## [Work instruction]
Below is a block of entries; repeat all of it exactly but omit the pictures.

## [Records to process]
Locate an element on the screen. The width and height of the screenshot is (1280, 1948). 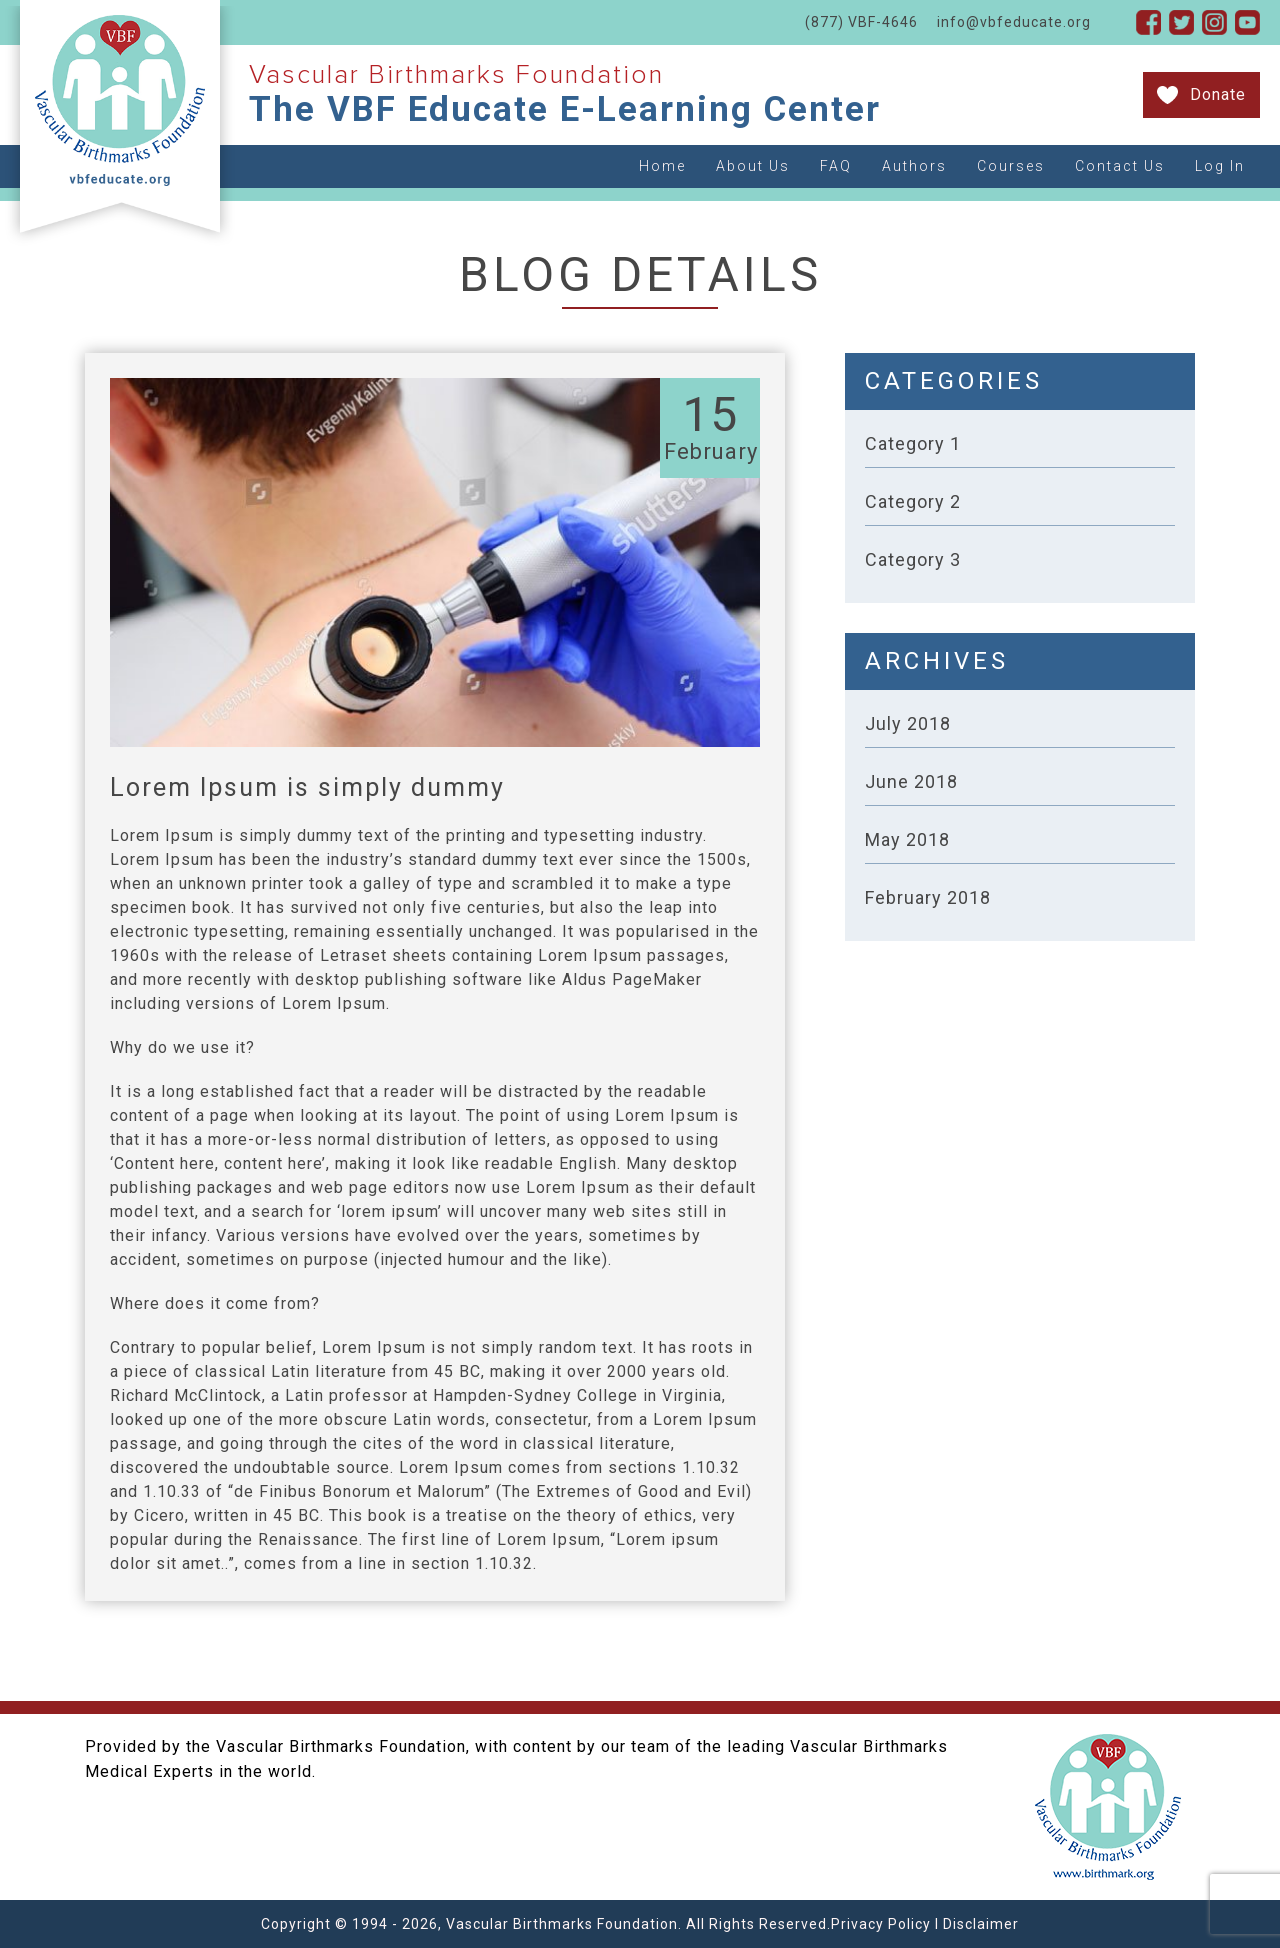
Category 3 is located at coordinates (913, 559).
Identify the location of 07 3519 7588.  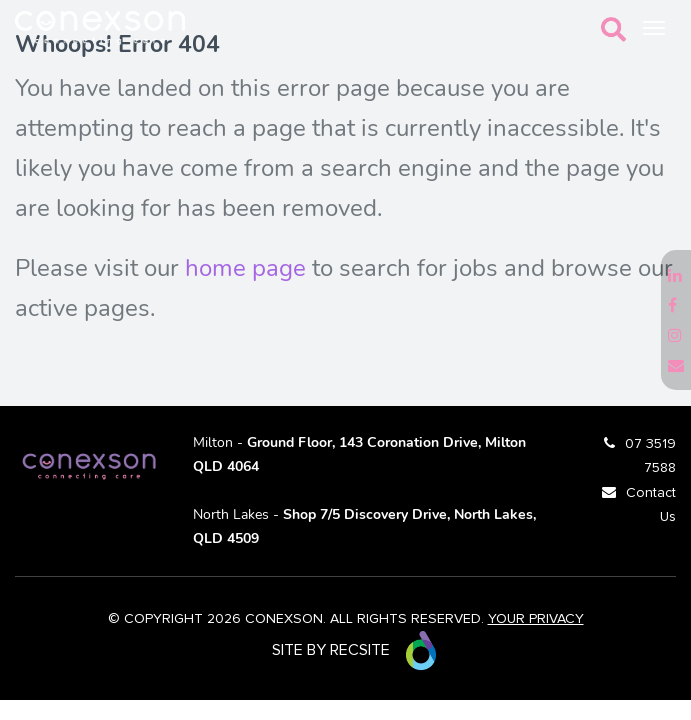
(650, 456).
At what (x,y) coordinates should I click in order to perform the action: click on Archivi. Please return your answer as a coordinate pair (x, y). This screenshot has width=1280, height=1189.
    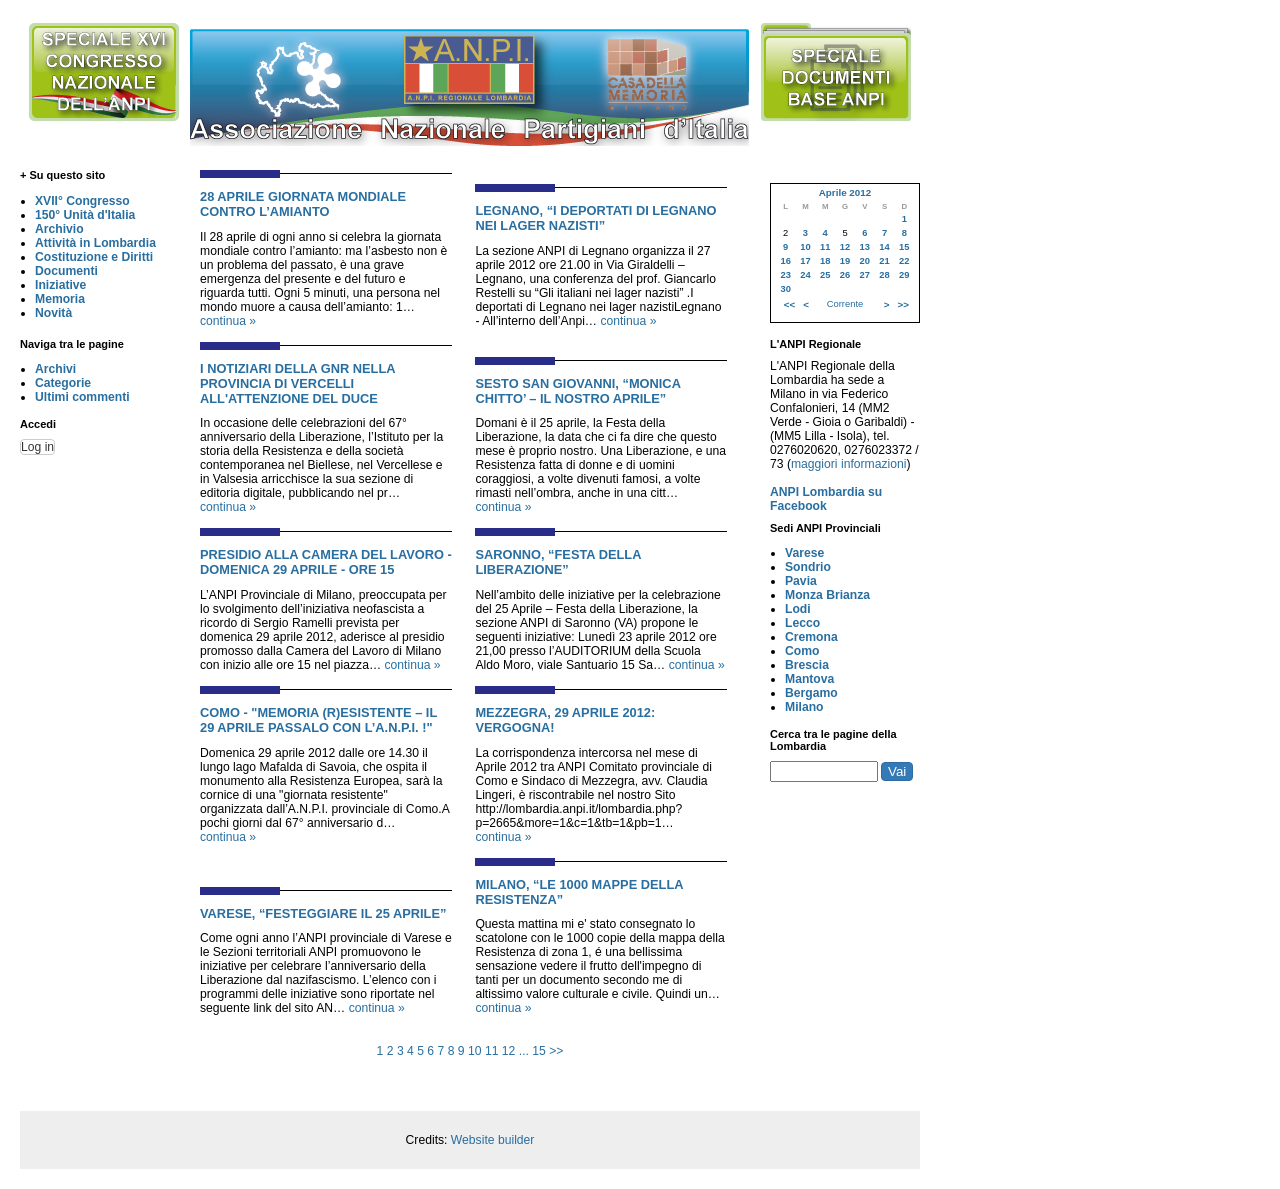
    Looking at the image, I should click on (55, 369).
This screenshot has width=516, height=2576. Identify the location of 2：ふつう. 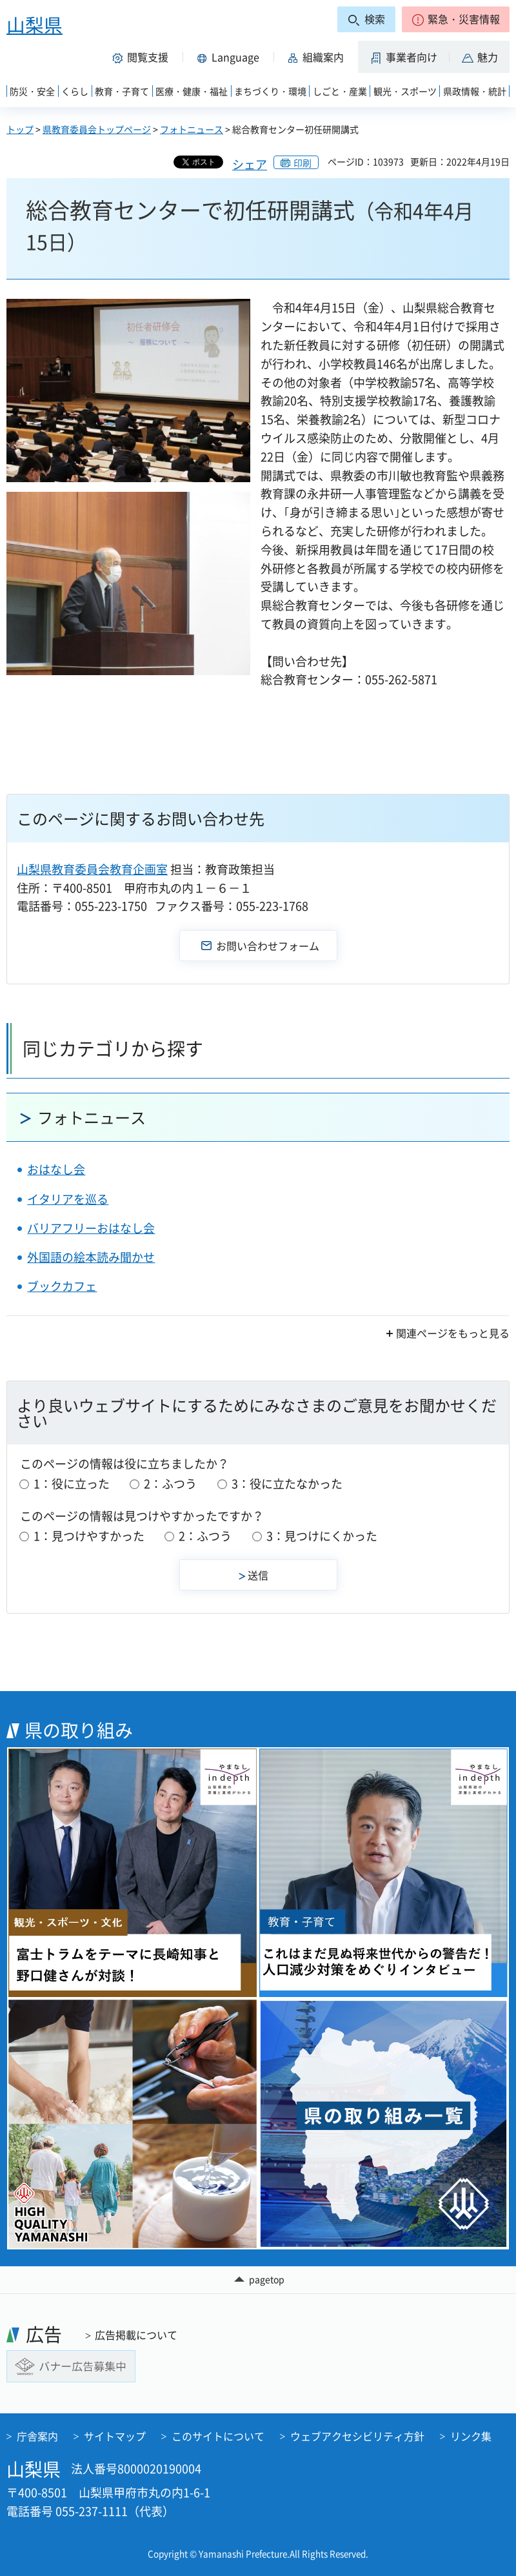
(170, 1483).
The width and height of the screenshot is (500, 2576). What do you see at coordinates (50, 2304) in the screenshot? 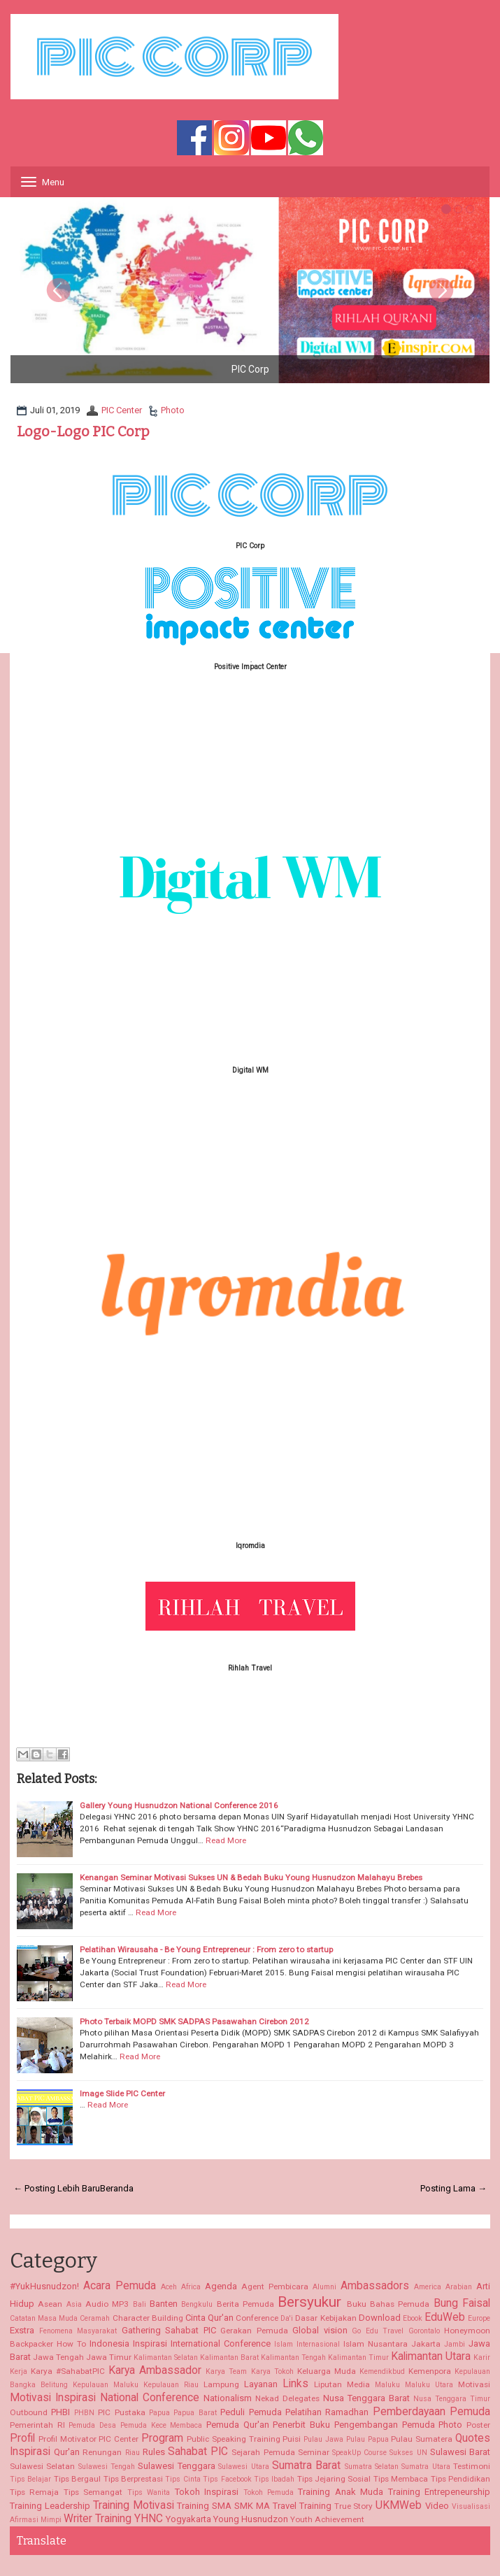
I see `Asean` at bounding box center [50, 2304].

## [Response]
Locate an element on the screen. The width and height of the screenshot is (1280, 1948). 
Category 3 is located at coordinates (913, 559).
Identify the location of 07 3519 7588.  
(650, 456).
At what (x,y) coordinates should I click in order to perform the action: click on Archivi. Please return your answer as a coordinate pair (x, y). This screenshot has width=1280, height=1189.
    Looking at the image, I should click on (55, 369).
This screenshot has width=516, height=2576. Identify the location of 2：ふつう. 
(170, 1483).
The width and height of the screenshot is (500, 2576). What do you see at coordinates (50, 2304) in the screenshot? 
I see `Asean` at bounding box center [50, 2304].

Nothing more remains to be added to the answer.